I bring all this up, because under our current model, it may well seem that life is much like that.  We are born, we sin, we are reborn.  Over and over again.  Constantly striving for perfection, but never getting it.  So why?  Why does God see it as fitting for us all to be sentenced to somewhere between zero and one hundred and twenty years of this aimless strife?  It is not an easy question, and I fear the answer I leave us with, while hopefully intellectually satisfying, will not sit well with us.  But that is well.  Such is a part of the nature of living in an unperfected order (a fallen order).

I turn to our model: we are beings that were given a choice to love God and to exist or to hate Him and die, and we have chosen the latter option.  Upon so doing, we were given a second chance, and this life is our decision process.  All this is as such, that a risen humanity might have a perfected understanding of what a joy it is to exist in God and the perpetually fallen may justly be allowed to creep away from that joy as they have chosen to do even with a “second chance.”  It is absolute nonsense for humanity to be given the perfected understanding of Heaven without experiencing Hell.  Wisdom is by definition the result of experience, and God could not have made a humanity that has the wisdom gained by the experience of Hell without having the experience of it.  For by doing so, He would defy the very structure of reality, i.e. He would defy Himself.

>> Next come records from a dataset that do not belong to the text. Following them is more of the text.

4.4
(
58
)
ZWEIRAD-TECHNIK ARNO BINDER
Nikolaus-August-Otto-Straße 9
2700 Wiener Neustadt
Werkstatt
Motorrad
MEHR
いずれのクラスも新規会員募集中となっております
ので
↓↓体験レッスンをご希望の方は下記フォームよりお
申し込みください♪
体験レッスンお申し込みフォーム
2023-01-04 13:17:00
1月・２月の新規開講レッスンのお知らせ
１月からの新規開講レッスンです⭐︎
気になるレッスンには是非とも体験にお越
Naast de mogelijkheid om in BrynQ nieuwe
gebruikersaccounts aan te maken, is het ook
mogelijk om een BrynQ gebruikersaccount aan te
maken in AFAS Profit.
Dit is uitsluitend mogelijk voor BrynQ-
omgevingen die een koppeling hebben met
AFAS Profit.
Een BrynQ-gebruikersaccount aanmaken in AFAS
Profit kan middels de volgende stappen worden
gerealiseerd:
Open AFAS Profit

Thus earthly living is our second chance.  But why does it seem like an endless cycle of chances and ruins?  And why is it so long?

I feel quite confident that the answer to these questions is that neither of these things are the case: life is a single decision, a single second chance, and it is very short.  It does not really make sense for God to give the same eternal being multiple chances to make the decision between life and death (that is, without anything occurring in-between to change the being).  Even if we imagine the process from a chronological perspective, it is utter nonsense.  It is as if one were to ask an atheist if he believes in God and upon receiving his negation, re-ask the same question after no debate or persuasion.  It’s just silly.  Instead, when any of the faculties of the soul are being exercised (whether it be the intellect, as it is in this example, or the will as it is in the matter at hand), in-between prompts, the soul must go through some sort of transformational processes if we are to expect a different result.  Therefore, it is necessary that there exists our decision-making process, where we are allowed to experience a distance from God such that His very existence does not compel us to choose Him.  The length of this process, though it may not seem so at present, is negligible when held in perspective of eternity.

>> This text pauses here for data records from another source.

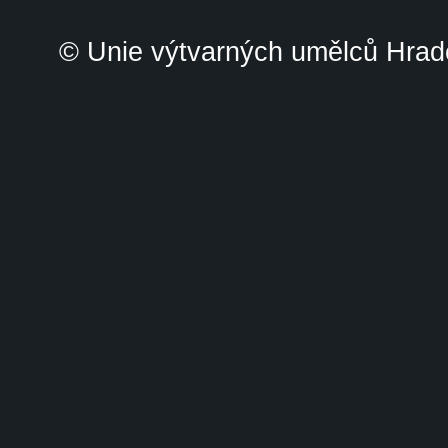
© Unie výtvarných umělců Hrade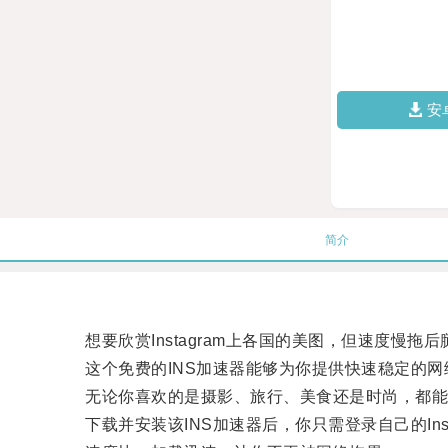
安
简介
想要欣赏Instagram上各国的美图，但速度慢拖
这个免费的INS加速器能够为你提供快速稳定的网
无论你喜欢的是摄影、旅行、美食还是时尚，都能
下载并安装该INS加速器后，你只需登录自己的Ins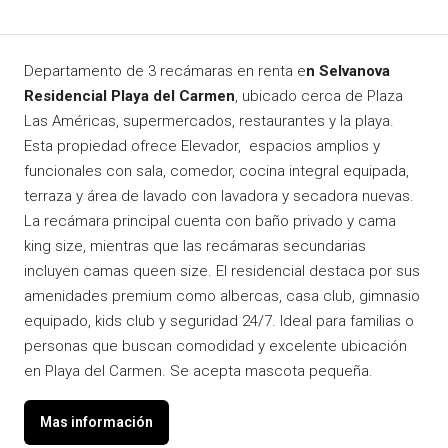
Departamento de 3 recámaras en renta e
n Selvanova
Residencial Playa del Carmen
, ubicado cerca de Plaza
Las Américas, supermercados, restaurantes y la playa.
Esta propiedad ofrece Elevador, espacios amplios y
funcionales con sala, comedor, cocina integral equipada,
terraza y área de lavado con lavadora y secadora nuevas.
La recámara principal cuenta con baño privado y cama
king size, mientras que las recámaras secundarias
incluyen camas queen size. El residencial destaca por sus
amenidades premium como albercas, casa club, gimnasio
equipado, kids club y seguridad 24/7. Ideal para familias o
personas que buscan comodidad y excelente ubicación
en Playa del Carmen. Se acepta mascota pequeña.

I am quite sorry to say that the doctrines don’t go much farther than that, and while they may provide a model of sufficient functionality as to feed the intellect, they are intrinsically destined to leave the rest of us in a state of uneasiness.  It does not satisfy the heart that its sole purpose of being would be merely to make a single decision.  And that is where the misunderstanding lies.  All of us, no matter how strongly convinced of the necessity of supernatural reality, are prone, at times, to naturalism.  The better half of the mind might know that sheer joy awaits us after death, but the will cannot help the dread of something after death, the undiscovered country from whose bourn no travel returns.  And so also, while one may know very well that a better purpose awaits us in Heaven, it is almost impossible to not be bothered that nothing so grand exists in this life alone.

And in a sense it doesn’t,  “Vanity, vanity, said the preacher,”  but there is still much reason to live, for that single decision which summarizes the entire occurrence of our earthly lives is so very important that it is worth an entire lifetime of toil to make it properly.  It is worth every drop of sweat, blood, and tears that goes into everything you do from creating a work of art, to playing a sport, to taking out the trash.  In fact, it was worth infinitely more than all that, for the decision to live would not even be yours to make had the Infinite God not first decided to die.